Zhu Yan-hui, Wang Xian
Department of Physiology and Pathophysiology, Basic Medical College, Key Laboratory of Molecular Cardiovascular Biology, Ministry of Education, Peking University, Beijing 100083, China.
Acta Pharmacol Sin. 2005 Sep;26(9):1076-80. doi: 10.1111/j.1745-7254.2005.00137.x.
To explore whether overexpression of the small heat shock protein HSP20 in rat cardiomyocytes protects against simulated ischemia/reperfusion (SI/R) injury.
Recombinant adenovirus expressing HSP20 was used to infect rat H9c2 cardiomyocytes at high efficiency, as assessed by green fluorescent protein. H9c2 cells were subjected to SI/R stress; survival was estimated through assessment of lactate dehydrogenase and cell apoptosis through caspase-3 activity.
Overexpression of HSP20 decreased lactate dehydrogenase release by 21.5% and caspase-3 activity by 58.8%. Pretreatment with the protein kinase C inhibitor Ro-31-8220 (0.1 micromol/L) for 30 min before SI/R canceled the protective effect of HSP20. The selective mitochondrial K+ATP channel inhibitor 5-hydroxydecanoate (100 micromol/L) had a similar effect. However, the non-selective K+ATP channel inhibitor glibenclamide (100 micromol/L) had no significant effect.
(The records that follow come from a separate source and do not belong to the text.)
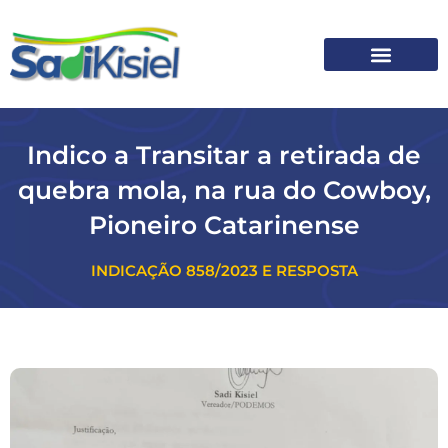
SOBRE O SADI
Indico a Transitar a retirada de
quebra mola, na rua do Cowboy,
Pioneiro Catarinense
INDICAÇÃO 858/2023 E RESPOSTA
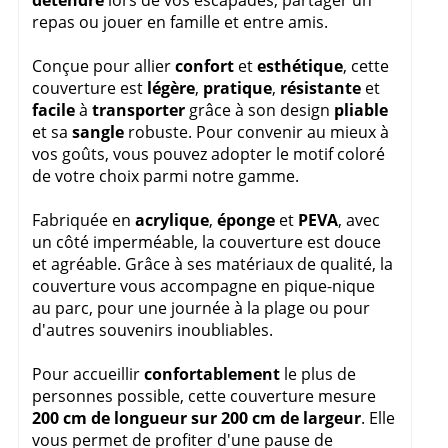
détendre
lors de vos escapades, partager un
repas ou jouer en famille et entre amis.
Conçue pour allier
confort
et
esthétique
, cette
couverture est
légère
,
pratique
,
résistante
et
facile
à
transporter
grâce à son design
pliable
et sa
sangle
robuste. Pour convenir au mieux à
vos goûts, vous pouvez adopter le motif coloré
de votre choix parmi notre gamme.
Fabriquée en
acrylique
,
éponge
et
PEVA
, avec
un côté imperméable, la couverture est douce
et agréable. Grâce à ses matériaux de qualité, la
couverture vous accompagne en pique-nique
au parc, pour une journée à la plage ou pour
d'autres souvenirs inoubliables.
Pour accueillir
confortablement
le plus de
personnes possible, cette couverture mesure
200 cm de longueur sur 200 cm de largeur
. Elle
vous permet de profiter d'une pause de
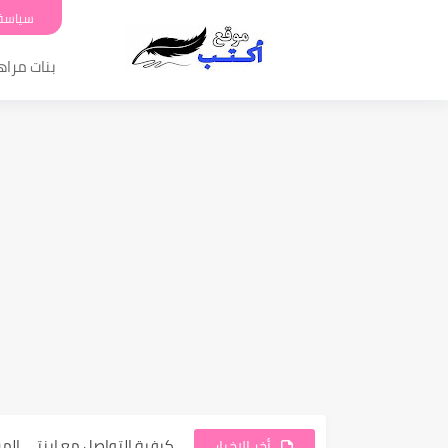
سياسة
بنات مرا
أسباب غضب والعصبية المفرط
كيفية التواصل مع ابنتي ال
أخر الاخبار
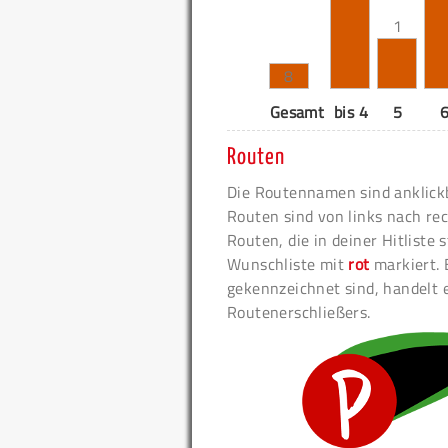
1
8
Gesamt
bis 4
5
Routen
Die Routennamen sind anklickb
Routen sind von links nach rec
Routen, die in deiner Hitliste
Wunschliste mit
rot
markiert. 
gekennzeichnet sind, handelt 
Routenerschließers.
These data indicate that the protective effect of HSP20 in vitro is primarily due to reduced necrotic and apoptotic death of cardiomyocytes, possibly via the protein kinase C/mitochondrial K+ATP pathway.
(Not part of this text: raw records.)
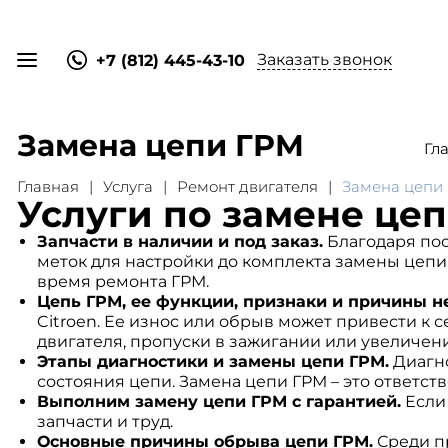
Заказать звонок
+7 (812) 445-43-10
Замена цепи ГРМ
Гл
Главная
Услуга
Ремонт двигателя
Замена цепи
Услуги по замене цеп
Запчасти в наличии и под заказ.
Благодаря пос
меток для настройки до комплекта замены цепи 
время ремонта ГРМ.
Цепь ГРМ, ее функции, признаки и причины н
Citroen. Ее износ или обрыв может привести к
двигателя, пропуски в зажигании или увеличени
Этапы диагностики и замены цепи ГРМ.
Диагно
состояния цепи. Замена цепи ГРМ – это ответс
Выполним замену цепи ГРМ с гарантией.
Если 
запчасти и труд.
Основные причины обрыва цепи ГРМ.
Среди пр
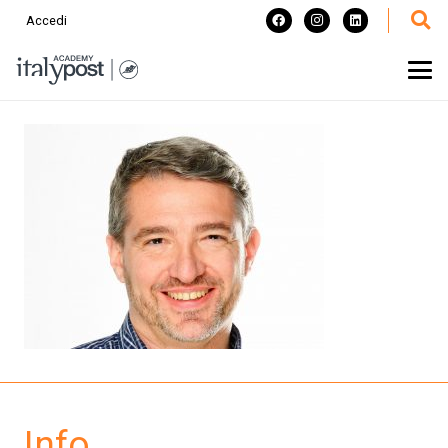
Accedi
Info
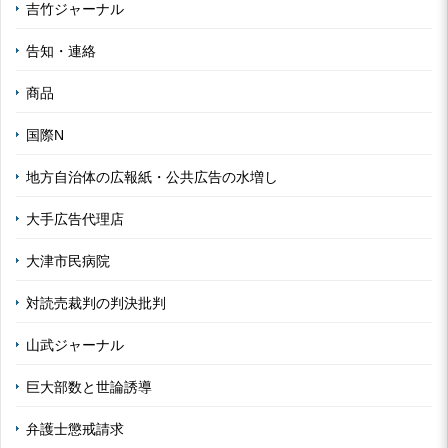
吉竹ジャーナル
告知・連絡
商品
国際N
地方自治体の広報紙・公共広告の水増し
大手広告代理店
大津市民病院
対読売裁判の判決批判
山武ジャーナル
巨大部数と世論誘導
弁護士懲戒請求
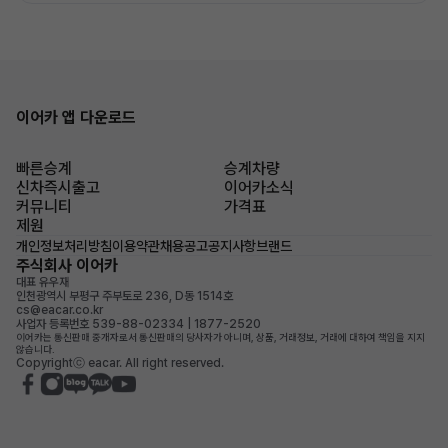
이어카 앱 다운로드
빠른승계
승계차량
신차즉시출고
이어카소식
커뮤니티
가격표
제원
개인정보처리방침
이용약관
채용공고
공지사항
브랜드
주식회사 이어카
대표 유우재
인천광역시 부평구 주부토로 236, D동 1514호
cs@eacar.co.kr
사업자 등록번호 539-88-02334 | 1877-2520
이어카는 통신판매 중개자로서 통신판매의 당사자가 아니며, 상품, 거래정보, 거래에 대하여 책임을 지지
않습니다.
Copyrightⓒ eacar. All right reserved.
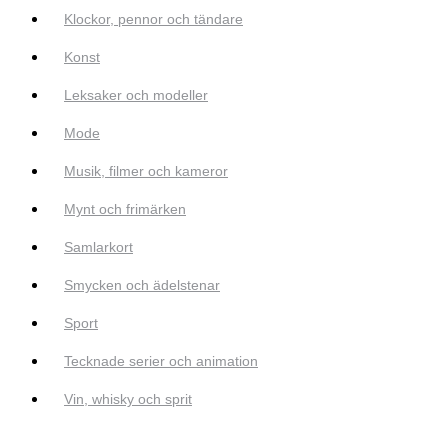
Klockor, pennor och tändare
Konst
Leksaker och modeller
Mode
Musik, filmer och kameror
Mynt och frimärken
Samlarkort
Smycken och ädelstenar
Sport
Tecknade serier och animation
Vin, whisky och sprit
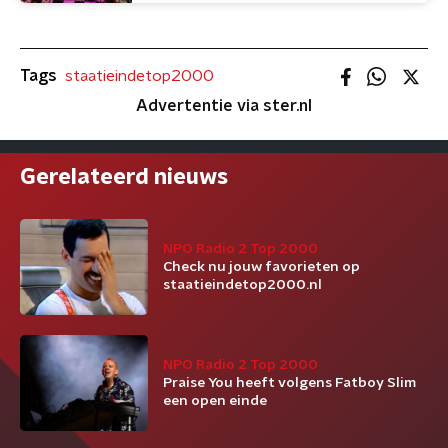
Tags
staatieindetop2000
Advertentie via ster.nl
Gerelateerd nieuws
NPO Radio 2 Top 2000
Check nu jouw favorieten op
staatieindetop2000.nl
NPO Radio 2 Top 2000
Praise You heeft volgens Fatboy Slim
een open einde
探讨大鼠心肌细胞中小热休克蛋白HSP20的过表达是否能预防模拟缺血/再灌注(SI/R)损伤。
用表达HSP20的重组腺病毒高效感染大鼠H9c2心肌细胞,通过绿色荧光蛋白进行评估。对H9c2细胞施加SI/R应激;通过评估乳酸脱氢酶来估计细胞存活情况,通过半胱天冬酶-3活性评估细胞凋亡情况。
HSP20的过表达使乳酸脱氢酶释放减少21.5%,半胱天冬酶-3活性降低58.8%。在SI/R之前用蛋白激酶C抑制剂Ro-31-8220(0.1微摩尔/升)预处理30分钟可消除HSP20的保护作用。选择性线粒体K+ATP通道抑制剂5-羟基癸酸(100微摩尔/升)有类似作用。然而,非选择性K+ATP通道抑制剂格列本脲(100微摩尔/升)没有显著作用。
这些数据表明,HSP20在体外的保护作用主要是由于心肌细胞坏死和凋亡死亡减少,可能是通过蛋白激酶C/线粒体K+ATP途径实现的。